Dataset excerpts

►

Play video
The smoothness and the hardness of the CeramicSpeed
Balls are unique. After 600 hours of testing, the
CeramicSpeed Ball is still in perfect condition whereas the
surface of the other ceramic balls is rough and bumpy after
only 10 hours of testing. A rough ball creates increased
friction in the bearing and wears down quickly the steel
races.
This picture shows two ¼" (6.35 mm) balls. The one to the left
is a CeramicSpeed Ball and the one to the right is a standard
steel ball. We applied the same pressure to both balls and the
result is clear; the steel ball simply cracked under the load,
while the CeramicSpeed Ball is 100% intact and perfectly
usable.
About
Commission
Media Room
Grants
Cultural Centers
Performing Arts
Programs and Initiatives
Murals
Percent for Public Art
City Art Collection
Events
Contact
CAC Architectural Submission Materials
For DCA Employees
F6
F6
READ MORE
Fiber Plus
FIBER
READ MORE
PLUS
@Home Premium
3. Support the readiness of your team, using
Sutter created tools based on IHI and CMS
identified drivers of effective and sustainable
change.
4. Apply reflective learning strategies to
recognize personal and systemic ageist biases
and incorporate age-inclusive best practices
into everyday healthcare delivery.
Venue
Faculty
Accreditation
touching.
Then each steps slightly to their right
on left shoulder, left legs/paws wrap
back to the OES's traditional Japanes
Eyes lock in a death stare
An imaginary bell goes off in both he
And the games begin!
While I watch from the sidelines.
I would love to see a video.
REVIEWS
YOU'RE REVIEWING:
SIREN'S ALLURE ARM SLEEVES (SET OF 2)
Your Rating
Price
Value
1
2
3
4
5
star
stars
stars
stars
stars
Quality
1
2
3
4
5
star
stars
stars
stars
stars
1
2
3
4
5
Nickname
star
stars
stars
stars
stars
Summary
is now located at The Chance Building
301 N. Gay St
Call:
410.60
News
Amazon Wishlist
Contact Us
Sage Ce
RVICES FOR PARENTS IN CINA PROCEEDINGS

◄

▸ WHAT YOU ARE ASKED TO DO
Whenever the word "hours" occurs in a line of the records, that line counts once; state the total alone.

▸ EXERCISE SOLUTION
2